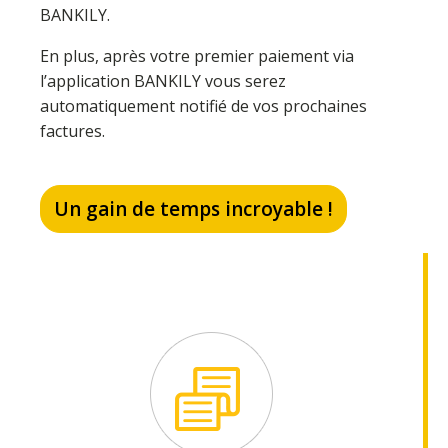
BANKILY.
En plus, après votre premier paiement via
l’application BANKILY vous serez
automatiquement notifié de vos prochaines
factures.
Un gain de temps incroyable !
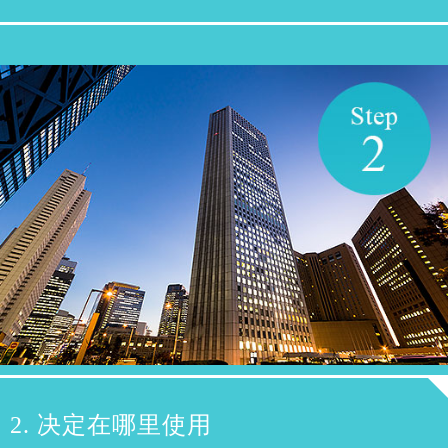
2. 决定在哪里使用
^^^^^^^^^^^^^^^^
### What you have to do
With the pictures excluded, restate word for word each line from the one that contains "l’application BANKILY vous serez" through the last line of the listing above.

### Finished exercise
l’application BANKILY vous serez
automatiquement notifié de vos prochaines
factures.
Un gain de temps incroyable !
2. 决定在哪里使用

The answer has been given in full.